In [1]:
from pyspark.sql import SparkSession

spark = SparkSession.builder \
    .appName("InstacartIngestion") \
    .getOrCreate()


Setting default log level to "WARN".
To adjust logging level use sc.setLogLevel(newLevel). For SparkR, use setLogLevel(newLevel).


### Load Raw CSV Files (Without Schema Inference)

This cell loads the raw Instacart CSV files into Spark DataFrames using only the header information.

Schema inference is intentionally not used here to keep ingestion lightweight and fast.
Data types will be reviewed and handled explicitly in later cleaning steps.

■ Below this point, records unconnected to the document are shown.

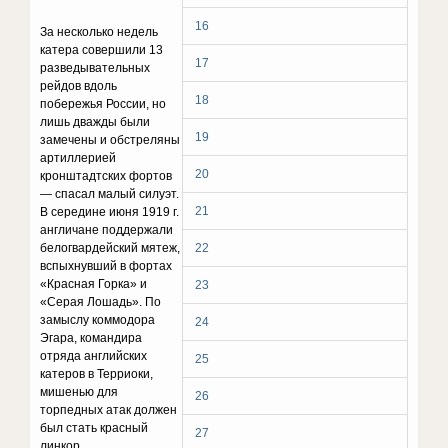
16
За несколько недель
катера совершили 13
17
разведывательных
рейдов вдоль
18
побережья России, но
лишь дважды были
19
замечены и обстреляны
артиллерией
20
кронштадтских фортов
— спасал малый силуэт.
21
В середине июня 1919 г.
англичане поддержали
белогвардейский мятеж,
22
вспыхнувший в фортах
«Красная Горка» и
23
«Серая Лошадь». По
замыслу коммодора
24
Эгара, командира
отряда английских
25
катеров в Терриоки,
мишенью для
26
торпедных атак должен
был стать красный
27
линкор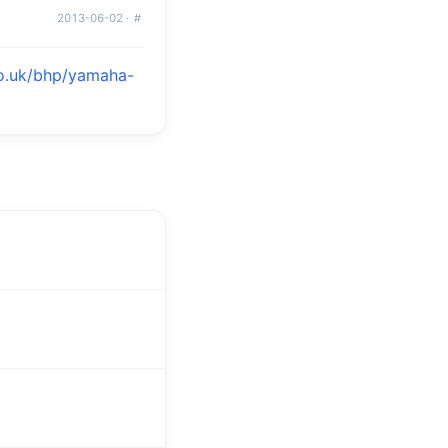
2013-06-02 ·
#
o.uk/bhp/yamaha-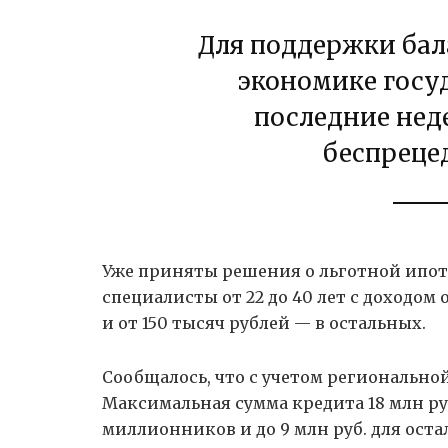
Для поддержки бал
экономике госу
последние нед
беспреце
Уже приняты решения о льготной ипоте
специалисты от 22 до 40 лет с доходом
и от 150 тысяч рублей — в остальных.
Сообщалось, что с учетом регионально
Максимальная сумма кредита 18 млн ру
миллионников и до 9 млн руб. для ост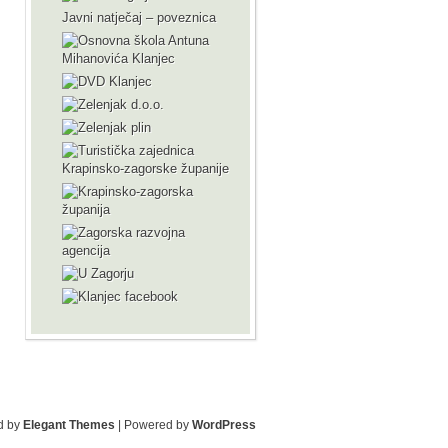
Javni natječaj – poveznica
d by
Elegant Themes
| Powered by
WordPress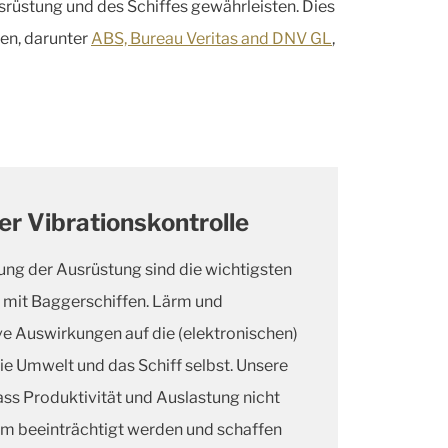
srüstung und des Schiffes gewährleisten. Dies
en, darunter
ABS, Bureau Veritas and DNV GL
,
r Vibrationskontrolle
ung der Ausrüstung sind die wichtigsten
t mit Baggerschiffen. Lärm und
e Auswirkungen auf die (elektronischen)
ie Umwelt und das Schiff selbst. Unsere
ss Produktivität und Auslastung nicht
rm beeinträchtigt werden und schaffen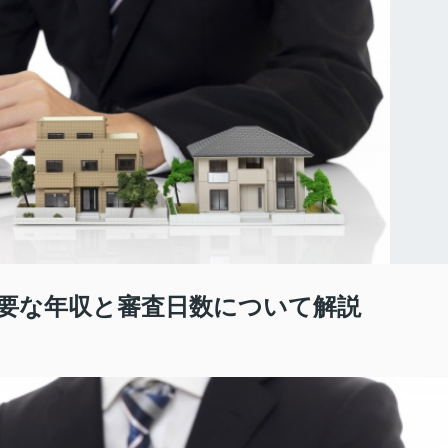
要な年収と審査日数について解説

At this stage, the goal is simply to make the raw data available in Spark.


In [2]:
order_products = spark.read.csv(
    "../data_raw/order_products__prior.csv",
    header=True
)

products = spark.read.csv(
    "../data_raw/products.csv",
    header=True
)

aisles = spark.read.csv(
    "../data_raw/aisles.csv",
    header=True
)

departments = spark.read.csv(
    "../data_raw/departments.csv",
    header=True
)


### Verify Row Counts for Ingested Datasets

This cell prints the number of rows in each raw dataset.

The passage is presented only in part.